The effect of a single market within the European Union was seen as positive by most EU citizens, while businesses' views rather mixed, surveys showed on Monday.
According to the Eurobarometer survey, EU citizens are, in general, satisfied with the possibilities that the single market offers.
The majority of citizens in every member country except Germany believe that increasing worker mobility can help better fight unemployment. Seventy-two percent of people feel it easier to travel in between member states, while 36 percent have contemplated living in another member state.
Concerning the effect of the single market on competition, 67 percent perceive it as positive. Seventy-three percent and 58 percent of EU citizens respectively also think the single market has improved range and quality of products.
However, the integration of financial markets seems lagging behind.
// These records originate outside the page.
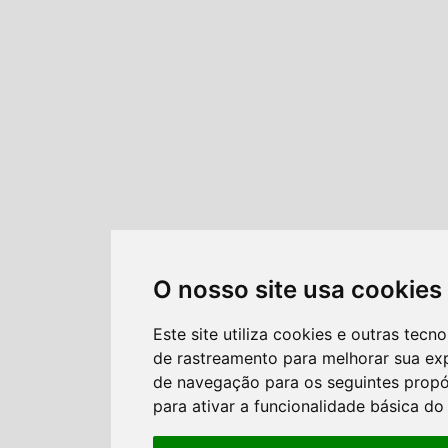
O nosso site usa cookies
Este site utiliza cookies e outras tecno
de rastreamento para melhorar sua ex
de navegação para os seguintes propó
para ativar a funcionalidade básica do 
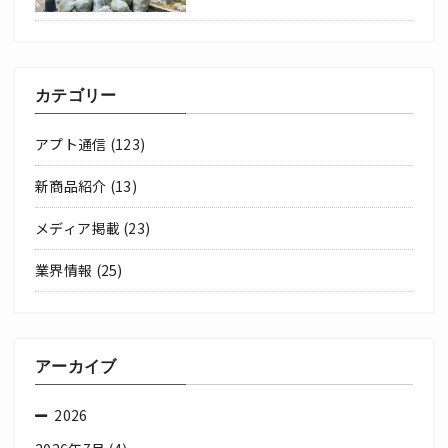
カテゴリー
アプト通信
(123)
新商品紹介
(13)
メディア掲載
(23)
業界情報
(25)
アーカイブ
2026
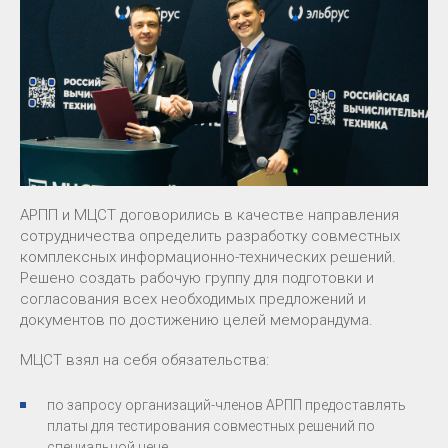
АРПП и МЦСТ договорились в качестве направления
сотрудничества определить разработку совместных
комплексных информационно-технических решений.
Решено создать рабочую группу для подготовки и
согласования всех необходимых предложений и
документов по достижению целей меморандума.
МЦСТ взял на себя обязательства:
по запросу организаций-членов АРПП предоставлять
платы для тестирования совместных решений по
специальной цене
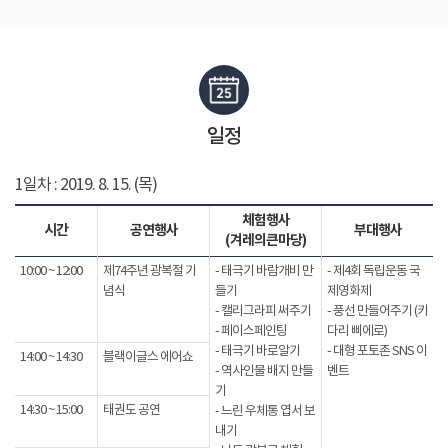
일정
1일차 : 2019. 8. 15. (목)
체험행사
시간
공연행사
부대행사
(겨레의큰마당)
10:00 ~ 12:00
제74주년 광복절 기
- 태극기 바람개비 만
- 제4회 독립운동 국
념식
들기
제영화제
- 캘리그라피 써주기
- 풍선 만들어주기 (키
- 페이스페인팅
다리 삐에로)
- 태극기 바로알기
- 대형 포토존 SNS 이
14:00 ~ 14:30
블랙이글스 에어쇼
- 역사인물 배지 만들
벤트
기
14:30 ~ 15:00
태권도 공연
- 느린 우체통 엽서 보
내기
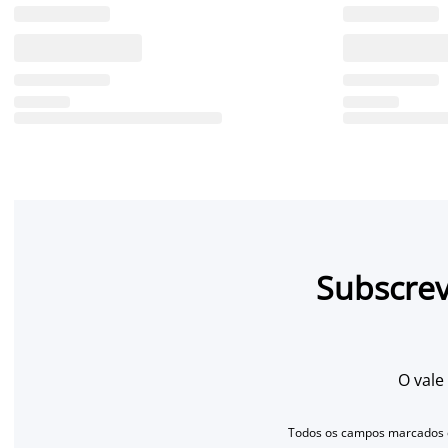
Subscrev
O vale
Todos os campos marcados c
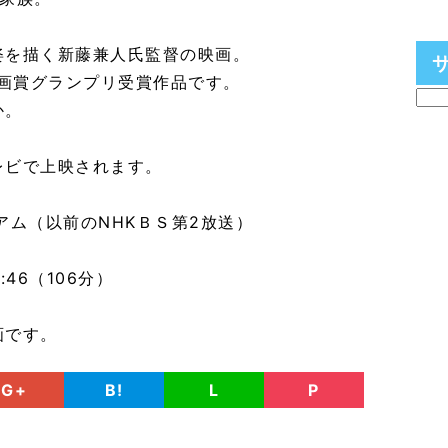
姿を描く新藤兼人氏監督の映画。
映画賞グランプリ受賞作品です。
か。
レビで上映されます。
アム（以前のNHKＢＳ第2放送）
）
:46（106分）
画です。
G+
B!
L
P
The survey, conducted between February and March 2006 with around 25,000 respondents across the EU, showed that only a small minority had ever considered buying financial services like mortgages and insurances from other member states.
Despite EU citizens' enthusiasm about the single market, businesses are less optimistic, according to two separate surveys released on Monday.
One of the surveys showed that 35 percent of company executives in the ten new member states that joined the EU in 2004 consider that the single market has had a positive impact on their firm's activities, 27 percent say there was no impact and five percent perceive the impact as negative.
The picture is quite different from the 15 "old" EU members. According to another survey, 30 percent of respondents in the 15 states consider that the single market has had a positive effect and 7 percent a negative effect, while an average of 51 percent sees no influence.
A majority of firms in EU-15 state that the 2004 enlargement has had no impact on their companies' strategies regarding access to markets, productivity, costs of materials and wages, etc. In EU-10, the answers relating to positive experience outnumber those based on negative ones.
Nearly half of companies from both EU-15 and EU-10 think the single market has increased the level of competition within the EU, while 23 percent in EU-10 and 30 percent in EU-15 perceive that there is a rise of competition from non-EU firms.